Intrinsic theory of irreversibility

In connection with the previous chapter on Wigner–Weisskopf, quantum irreversibility, Gamov states and the Lax–Phillips theory of decay, we shall examine the recent program in statistical mechanics carried forward by Ilya Prigogine and his colleagues since his early book in 1962 (Prigogine, 1962). This discussion is somewhat out of the focus of the present book, since the work to be discussed has principally been devoted to isolated quantum systems, not those in interaction with “reservoirs.” In addition, Prigogine's work is very classical in its content. We shall not attempt the task of reviewing the many changes that have taken place between 1962 and the present. Fine texts describing some of this work are those of Balescu (1963, 1975). A recent critical overview of the “modern view” is in the unpublished thesis of B. C. Bishop of the University of Texas Philosophy Department (Bishop, 1999).

In many ways this is related to the use of Gel'fand triplets (Gel'fand and Vilenkin, 1968), mentioned in Chapter 17.6, to describe irreversible quantum states, i.e.

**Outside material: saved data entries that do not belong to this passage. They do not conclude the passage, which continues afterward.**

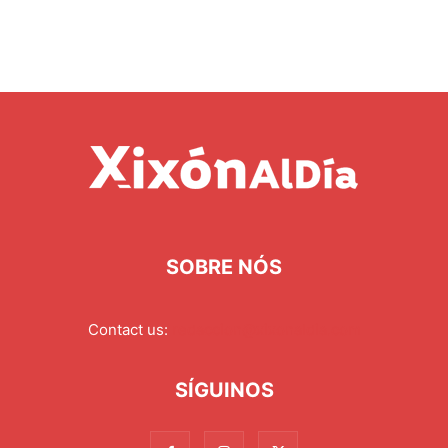
SOBRE NÓS
Contact us:
redaccion@xixonaldia.com
SÍGUINOS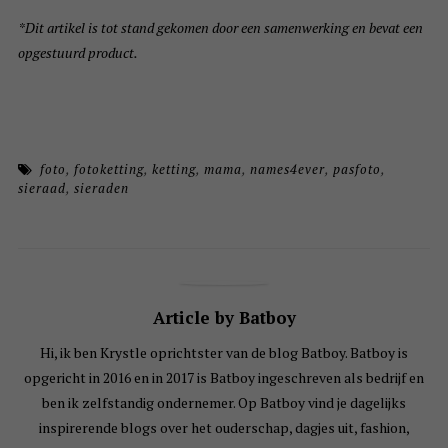
*Dit artikel is tot stand gekomen door een samenwerking en bevat een
opgestuurd product.
foto
,
fotoketting
,
ketting
,
mama
,
names4ever
,
pasfoto
,
sieraad
,
sieraden
Article by Batboy
Hi, ik ben Krystle oprichtster van de blog Batboy. Batboy is
opgericht in 2016 en in 2017 is Batboy ingeschreven als bedrijf en
ben ik zelfstandig ondernemer. Op Batboy vind je dagelijks
inspirerende blogs over het ouderschap, dagjes uit, fashion,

Gamov states. See Chapter 17, the book of Bohm and Gadella (1989) and also the more recent review article by Bohm and colleagues (Bohm et al., 1997). The object in statistical mechanics is to extend the range of the Liouville operator (classical and quantum) such that its eigenvalues are complex and intrinsically irreversible. Statistical mechanics has always been focused on many particle systems and the appearance of a continuum spectrum in the thermodynamic limit, already used in many places in this book. In the classical case Antoniou and Tasaki carried out the adaptation of the Gel'fand triplet approach to the Liouville operator, but this is, apparently, not possible quantum mechanically (Antoniou and Tasaki, 1993). Thus, another route must be taken in what Prigogine has termed, for emphasis, “large Poincaré systems” which have a continuum spectrum (Prigogine, 1997).